LogisticRegression(C=100000.0, class_weight=None, dual=False,
          fit_intercept=True, intercept_scaling=1, max_iter=100,
          multi_class='ovr', n_jobs=1, penalty='l2', random_state=None,
          solver='liblinear', tol=0.0001, verbose=0, warm_start=False)

In [9]:
prepro = logreg.predict_proba(X_test_std)
logreg.score(X_test_std,Y_test)

0.7388218594748048

In [10]:
from sklearn.cross_validation import cross_val_score
scores = cross_val_score(logreg, X_train, Y_train, cv=10, scoring='accuracy')
print('accuracy of each fold is: ')
print(scores)
print('cv accuracy is:', scores.mean())

accuracy of each fold is: 
[0.7840708  0.79432624 0.78900709 0.79218472 0.76376554 0.78152753
 0.77264654 0.77797513 0.79573712 0.81527531]
cv accuracy is: 0.7866516030326369


We can see that this model is actually not bad, it's accuracy can reach 78.67% on average. But using montly cost can not give us much information about the clients therefore the company may not know how to adjust their marketing strategy.

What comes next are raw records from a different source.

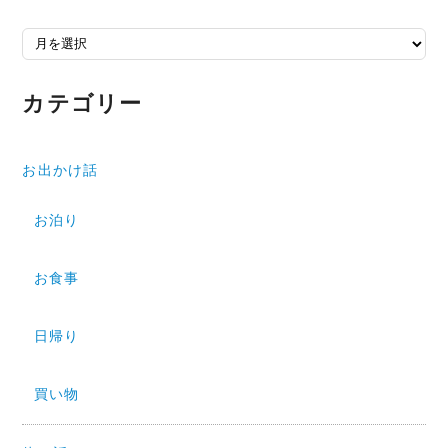
アーカイブ
カテゴリー
お出かけ話
お泊り
お食事
日帰り
買い物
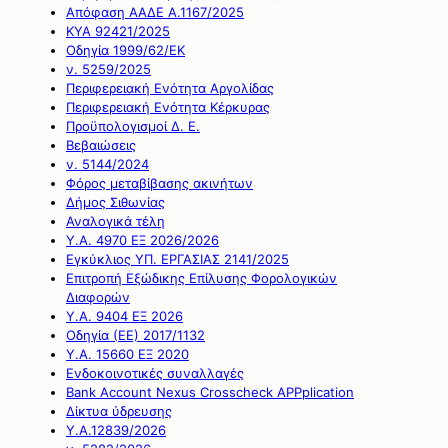
Απόφαση ΑΑΔΕ Α.1167/2025
ΚΥΑ 92421/2025
Οδηγία 1999/62/ΕΚ
ν. 5259/2025
Περιφερειακή Ενότητα Αργολίδας
Περιφερειακή Ενότητα Κέρκυρας
Προϋπολογισμοί Δ. Ε.
Βεβαιώσεις
ν. 5144/2024
Φόρος μεταβίβασης ακινήτων
Δήμος Σιθωνίας
Αναλογικά τέλη
Υ.Α. 4970 ΕΞ 2026/2026
Εγκύκλιος ΥΠ. ΕΡΓΑΣΙΑΣ 2141/2025
Επιτροπή Εξώδικης Επίλυσης Φορολογικών
Διαφορών
Υ.Α. 9404 ΕΞ 2026
Οδηγία (ΕΕ) 2017/1132
Υ.Α. 15660 ΕΞ 2020
Ενδοκοινοτικές συναλλαγές
Bank Account Nexus Crosscheck APPplication
Δίκτυα ύδρευσης
Υ.Α.12839/2026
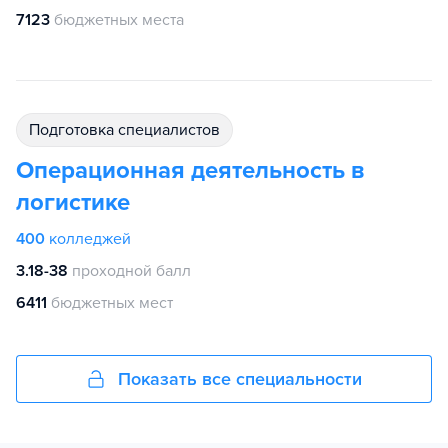
7123
бюджетных места
подготовка специалистов
Операционная деятельность в
логистике
400
колледжей
3.18-38
проходной балл
6411
бюджетных мест
Показать все специальности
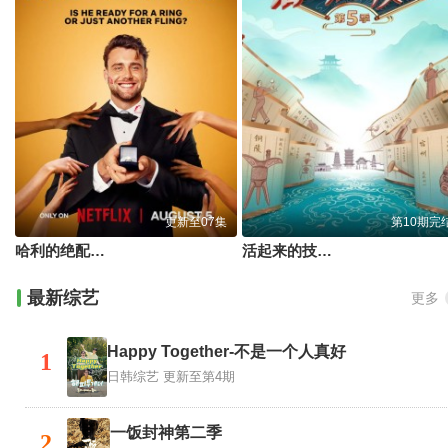
更新至07集
第10期完
哈利的绝配情人
活起来的技艺第5季
最新综艺
更多
Happy Together-不是一个人真好
1
日韩综艺
更新至第4期
一饭封神第二季
2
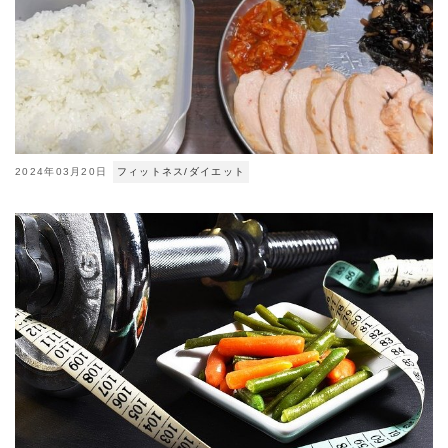
2024年03月20日
フィットネス/ダイエット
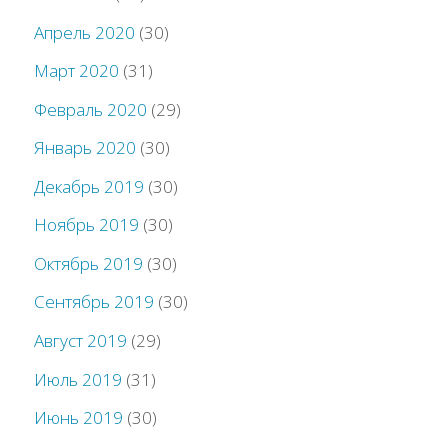
Апрель 2020
(30)
Март 2020
(31)
Февраль 2020
(29)
Январь 2020
(30)
Декабрь 2019
(30)
Ноябрь 2019
(30)
Октябрь 2019
(30)
Сентябрь 2019
(30)
Август 2019
(29)
Июль 2019
(31)
Июнь 2019
(30)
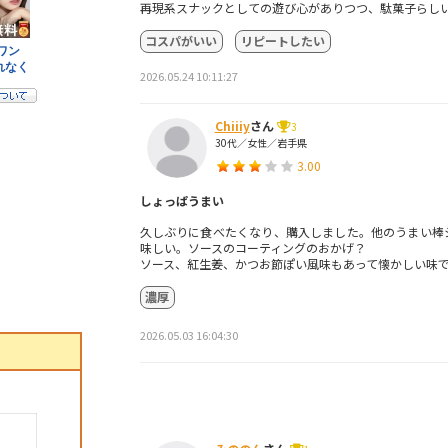
再現系スナックとしての遊び心がありつつ、駄菓子らし
コスパがいい
リピートしたい
2026.05.24 10:11:27
Chiiiy
さん
3
30代／女性／岩手県
3.00
しょっぱうまい
久しぶりに食べたくなり、購入しました。他のうまい棒
味しい。ソースのコーティングのおかげ？
ソース、紅生姜、かつお節ぽい風味もあって懐かしい味
濃厚
2026.05.03 16:04:30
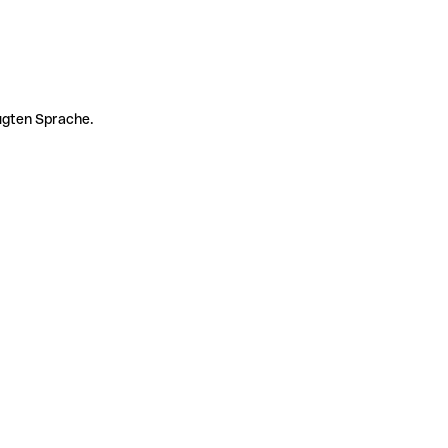
zugten Sprache.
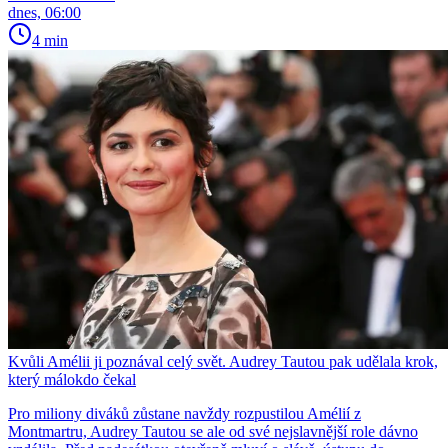
dnes, 06:00
4 min
Kvůli Amélii ji poznával celý svět. Audrey Tautou pak udělala krok,
který málokdo čekal
Pro miliony diváků zůstane navždy rozpustilou Amélií z
Montmartru, Audrey Tautou se ale od své nejslavnější role dávno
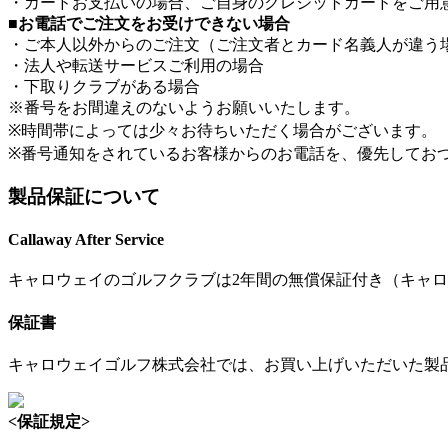
・カードお支払いの場合、ご自身のクレジットカードをご用
■お電話でご注文をお受けできない場合
・ご本人以外からのご注文（ご注文者とカード名義人が違う
・法人や転送サービスご利用の場合
・下取りクラブがある場合
※番号をお間違えのないようお願いいたします。
※時間帯によっては少々お待ちいただく場合がございます。
※番号通知をされているお客様からのお電話を、優先しておつ
製品保証について
Callaway After Service
キャロウェイのゴルフクラブは2年間の無償保証付き（キャロ
保証書
キャロウェイゴルフ株式会社では、お買い上げいただいた製
<保証規定>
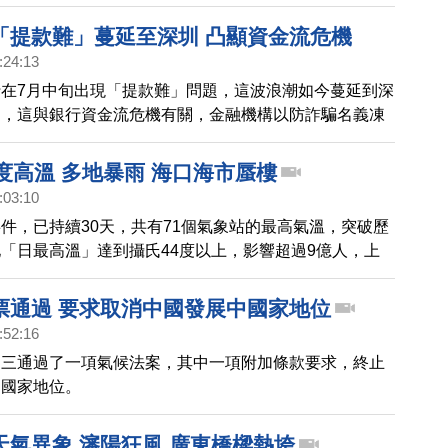
國戰狼只是紙老虎。
「提款難」蔓延至深圳 凸顯資金流危機
:24:13
在7月中旬出現「提款難」問題，這波浪潮如今蔓延到深
出，這與銀行資金流危機有關，金融機構以防詐騙名義凍
不給提款，實為爭取內部資金周轉時間。
度高溫 多地暴雨 海口海市蜃樓
:03:10
件，已持續30天，共有71個氣象站的最高氣溫，突破歷
「日最高溫」達到攝氏44度以上，影響超過9億人，上
百年來最高紀錄。同時，多地狂風暴雨肆虐，山洪爆發，
亡。
票通過 要求取消中國發展中國家地位
:52:16
週三通過了一項氣候法案，其中一項附加條款要求，終止
中國家地位。
天氣異象 瀋陽狂風 廣東橋樑熱垮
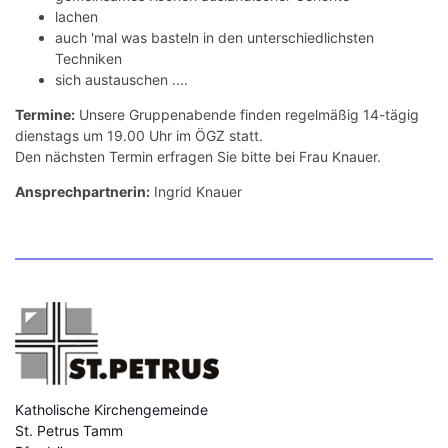
lachen
auch 'mal was basteln in den unterschiedlichsten
Techniken
sich austauschen ....
Termine:
Unsere Gruppenabende finden regelmäßig 14-tägig
dienstags um 19.00 Uhr im ÖGZ statt.
Den nächsten Termin erfragen Sie bitte bei Frau Knauer.
Ansprechpartnerin:
Ingrid Knauer
Katholische Kirchengemeinde
St. Petrus Tamm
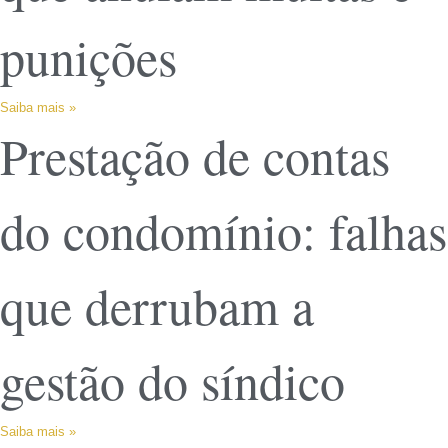
punições
Saiba mais »
Prestação de contas
do condomínio: falhas
que derrubam a
gestão do síndico
Saiba mais »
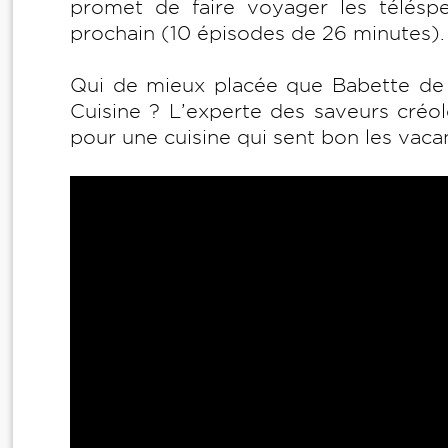
promet de faire voyager les télésp
prochain (10 épisodes de 26 minutes).
Qui de mieux placée que Babette de R
Cuisine ? L’experte des saveurs créol
pour une cuisine qui sent bon les vaca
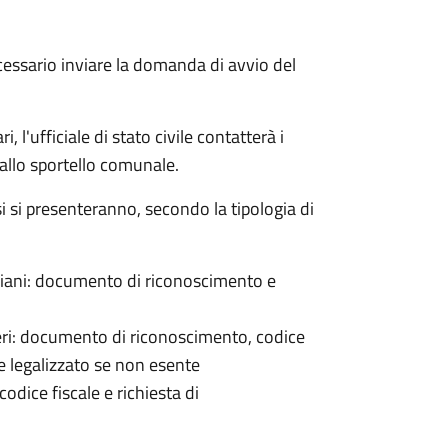
cessario inviare la domanda di avvio del
 l'ufficiale di stato civile contatterà i
 allo sportello comunale.
osi si presenteranno, secondo la tipologia di
italiani: documento di riconoscimento e
nieri: documento di riconoscimento, codice
e legalizzato se non esente
odice fiscale e richiesta di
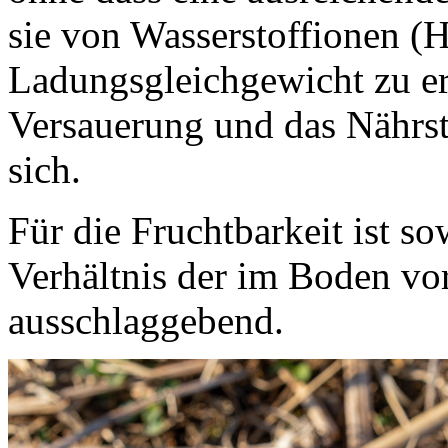
sie von Wasserstoffionen (H
Ladungsgleichgewicht zu er
Versauerung und das Nährst
sich.
Für die Fruchtbarkeit ist s
Verhältnis der im Boden v
ausschlaggebend.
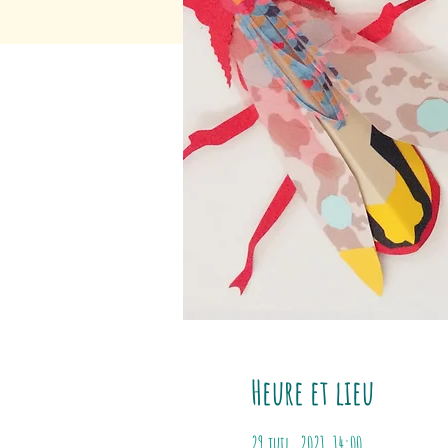
Heure et lieu
29 juil. 2021, 14:00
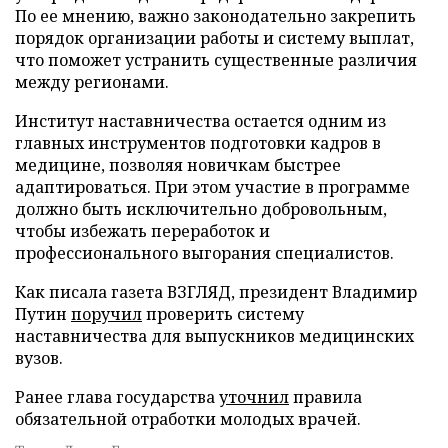
По ее мнению, важно законодательно закрепить
порядок организации работы и систему выплат,
что поможет устранить существенные различия
между регионами.
Институт наставничества остается одним из
главных инструментов подготовки кадров в
медицине, позволяя новичкам быстрее
адаптироваться. При этом участие в программе
должно быть исключительно добровольным,
чтобы избежать переработок и
профессионального выгорания специалистов.
Как писала газета ВЗГЛЯД, президент Владимир
Путин
поручил
проверить систему
наставничества для выпускников медицинских
вузов.
Ранее глава государства
уточнил
правила
обязательной отработки молодых врачей.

As we know, monthly cost is related to what kinds of service the customer has signed up for, we'll use these data to fit and train a new logistic model.

In [11]:
data = churn_data[['tenure', 'PhoneService', 'InternetService', 'Churn']]
data.head()

Unnamed: 0,tenure,PhoneService,InternetService,Churn
0,1,No,DSL,No
1,34,Yes,DSL,No
2,2,Yes,DSL,Yes
3,45,No,DSL,No
4,2,Yes,Fiber optic,Yes


In [12]:
data['Churn'] = data['Churn'].replace({'No':0, 'Yes':1})
data['PhoneService'] = data['PhoneService'].replace({'No':0, 'Yes':1})
data.head()

A value is trying to be set on a copy of a slice from a DataFrame.
Try using .loc[row_indexer,col_indexer] = value instead

See the caveats in the documentation: http://pandas.pydata.org/pandas-docs/stable/indexing.html#indexing-view-versus-copy
  """Entry point for launching an IPython kernel.
A value is trying to be set on a copy of a slice from a DataFrame.
Try using .loc[row_indexer,col_indexer] = value instead

See the caveats in the documentation: http://pandas.pydata.org/pandas-docs/stable/indexing.html#indexing-view-versus-copy
  


Unnamed: 0,tenure,PhoneService,InternetService,Churn
0,1,0,DSL,0
1,34,1,DSL,0
2,2,1,DSL,1
3,45,0,DSL,0
4,2,1,Fiber optic,1


We must encode InternetService into dummy variables.

In [13]:
from sklearn.preprocessing import LabelEncoder, OneHotEncoder
labelencoder_Inter = LabelEncoder()
data['InternetService'] = labelencoder_Inter.fit_transform(data.values[:, 2] )
ohe = OneHotEncoder(categorical_features = [2])
data = ohe.fit_transform(data).toarray()
data

A value is trying to be set on a copy of a slice from a DataFrame.
Try using .loc[row_indexer,col_indexer] = value instead

See the caveats in the documentation: http://pandas.pydata.org/pandas-docs/stable/indexing.html#indexing-view-versus-copy
  This is separate from the ipykernel package so we can avoid doing imports until


array([[ 1.,  0.,  0.,  1.,  0.,  0.],
       [ 1.,  0.,  0., 34.,  1.,  0.],
       [ 1.,  0.,  0.,  2.,  1.,  1.],
       ...,
       [ 1.,  0.,  0., 11.,  0.,  0.],
       [ 0.,  1.,  0.,  4.,  1.,  1.],
       [ 0.,  1.,  0., 66.,  1.,  0.]])

In [14]:
X = data[:, :-1]
Y = data[:, -1]

In [15]:
X_train, X_test, Y_train, Y_test = train_test_split(X, Y, test_size=0.2, random_state=0)
sc = StandardScaler()
sc.fit(X_train)
X_train_std = sc.transform(X_train)
X_test_std = sc.transform(X_test)

In [16]:
logreg = linear_model.LogisticRegression(C=1e5)
logreg.fit(X_train, Y_train)
prepro = logreg.predict_proba(X_test_std)
logreg.score(X_test_std,Y_test)

0.6210078069552875

In [17]:
from sklearn.cross_validation import cross_val_score
scores = cross_val_score(logreg, X_train, Y_train, cv=10, scoring='accuracy')
print('accuracy of each fold is: ')
print(scores)
print('cv accuracy is:', scores.mean())

accuracy of each fold is: 
[0.79115044 0.79432624 0.78900709 0.79040853 0.77264654 0.77797513
 0.77797513 0.78685613 0.79396092 0.81527531]
cv accuracy is: 0.7889581466752594


After 10-fold cross validation we can see that the performance of model has increased, also the company know knows which kind of customers may stay long on their service and which customers should they attract more.